Histoire de la flûte traversière en Europe
La musique n’a pas d’âge…
La flûte est l’un des plus anciens instruments de musique. On trouve,
dès l’ère paléolithique, de nombreuses traces de flûtes en os, percées ou non
de trous. Parmi les plus anciennes que l’on ait découvertes, celles d’Isturitz
(Pyrénées, 20 000 ans environ av. J.-C.). Mais récemment, des archéologues ont mis à jour une série de
morceaux de flûte en os et en ivoire appartenant à plusieurs instruments. Datés de 35000 ans par le carbone 14, ils
sont les plus anciens instruments de musique retrouvés à ce jour. Le morceau de
flûte le mieux conservé a une longueur de21,8 cm et un diamètre de 8 mm.

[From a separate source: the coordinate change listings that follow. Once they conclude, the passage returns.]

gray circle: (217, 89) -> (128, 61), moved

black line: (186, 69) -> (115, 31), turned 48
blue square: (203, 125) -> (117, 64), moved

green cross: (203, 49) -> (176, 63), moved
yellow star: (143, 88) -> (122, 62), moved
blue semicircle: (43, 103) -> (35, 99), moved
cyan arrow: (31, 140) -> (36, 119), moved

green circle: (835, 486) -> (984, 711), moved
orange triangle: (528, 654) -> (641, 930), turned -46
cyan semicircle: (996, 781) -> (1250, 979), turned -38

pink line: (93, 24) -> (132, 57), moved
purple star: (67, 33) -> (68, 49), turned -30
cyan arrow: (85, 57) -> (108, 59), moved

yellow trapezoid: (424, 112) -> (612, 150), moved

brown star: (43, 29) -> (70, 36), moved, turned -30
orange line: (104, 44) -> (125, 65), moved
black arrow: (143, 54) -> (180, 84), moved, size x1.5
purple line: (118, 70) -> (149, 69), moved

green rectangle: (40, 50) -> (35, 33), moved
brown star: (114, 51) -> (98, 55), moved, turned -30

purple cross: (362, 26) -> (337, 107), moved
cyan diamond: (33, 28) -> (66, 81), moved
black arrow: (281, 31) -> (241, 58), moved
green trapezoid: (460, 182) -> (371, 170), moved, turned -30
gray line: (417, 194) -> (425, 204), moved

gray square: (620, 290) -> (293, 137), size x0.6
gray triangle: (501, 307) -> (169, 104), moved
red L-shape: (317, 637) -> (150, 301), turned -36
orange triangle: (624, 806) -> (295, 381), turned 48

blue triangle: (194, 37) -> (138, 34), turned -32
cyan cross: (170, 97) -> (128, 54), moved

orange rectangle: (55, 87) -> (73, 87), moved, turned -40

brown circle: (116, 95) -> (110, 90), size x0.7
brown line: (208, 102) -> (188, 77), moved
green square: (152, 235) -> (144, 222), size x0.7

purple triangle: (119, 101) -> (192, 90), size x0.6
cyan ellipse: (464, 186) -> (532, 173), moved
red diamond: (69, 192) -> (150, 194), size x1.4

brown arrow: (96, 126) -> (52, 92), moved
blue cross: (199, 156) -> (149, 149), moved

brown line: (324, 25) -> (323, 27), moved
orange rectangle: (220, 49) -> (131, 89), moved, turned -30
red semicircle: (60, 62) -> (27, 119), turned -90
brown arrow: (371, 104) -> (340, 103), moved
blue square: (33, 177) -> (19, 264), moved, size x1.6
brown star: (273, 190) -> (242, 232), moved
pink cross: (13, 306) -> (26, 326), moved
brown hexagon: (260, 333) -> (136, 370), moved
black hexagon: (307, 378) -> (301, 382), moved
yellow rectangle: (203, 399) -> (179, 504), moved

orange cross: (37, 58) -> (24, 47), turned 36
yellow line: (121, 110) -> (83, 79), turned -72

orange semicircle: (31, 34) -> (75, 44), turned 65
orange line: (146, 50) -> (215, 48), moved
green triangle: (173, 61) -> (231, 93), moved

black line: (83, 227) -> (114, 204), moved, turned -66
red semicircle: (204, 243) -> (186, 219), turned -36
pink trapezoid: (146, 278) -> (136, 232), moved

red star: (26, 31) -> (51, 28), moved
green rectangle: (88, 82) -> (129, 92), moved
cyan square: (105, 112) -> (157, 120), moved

Il
comporte cinq trous et a été taillé dans un os de vautour fauve.
On retrouve surtout la flûte à l’Antiquité, en Chine notamment où elle
semble apparaître vers 2700 avant J.C. puis en Egypte et en Grèce.
La flûte au Moyen-Age :
Toutefois, l'évolution la plus importante dans l'histoire de la flûte
moderne commence au Moyen Âge. Vers le XIIe siècle, les flûtes traversières et
les flûtes à bec nous arrivent d’Orient. La flûte traversière, appelée flûte
allemande, vient surtout des terres allemandes et est appelée ainsi pour la distinguer des autres formes de flûtes
comme la flûte à bec.
Le premier témoignage iconographique en Europe figure dans l’Hortus deliciarum de l’abbesse Herrade
de Landsberg (Seconde moitié du XII° siècle).
Au Moyen Age, la flûte traversière est utilisée couramment. On la
trouve aussi bien dans les cours que dans les cercles de la bourgeoisie. Très
souvent, elle est combinée au tambourin. Alors que la famille des flûtes à bec
s’est développée jusqu’à 8 instruments de tailles différentes, on ne connaît
que peu de formes variées parmi les flûtes traversières (deux ou trois).
La flûte traversière à la Renaissance :
A la Renaissance, les flûtes traversière prolifèrent. Les premiers grands luthiers proposent
désormais un éventail de plus en plus vaste: trois membres de la famille des
flûtes traversières plus le fifre. L'on trouve aussi des familles de flageolets
et de flûtes en quatre et huit pieds (en quatre pieds, c’est-à-dire sonnant à
l’octave aiguë de la flûte ordinaire). A cette époque, la sonorité de la flûte
est pleine, douce, et se marie admirablement avec la plupart des instruments de
l’époque.
Les premières indications concernant la technique de la flûte
traversière y compris les indications pour octavier et celles concernant
l’embouchure, sont données par Ph. Jambe de fer. Mais les méthodes détaillées
sont assez rares comparées au nombre de celles qui se rapportent à la flûte à
bec. Nous trouvons également les publications d’Attaingnant (1533), destinées
aux flûtes, qui sont aujourd’hui le seul exemple de musique instrumentée pour
les flûtes de cette époque qui nous soit parvenu.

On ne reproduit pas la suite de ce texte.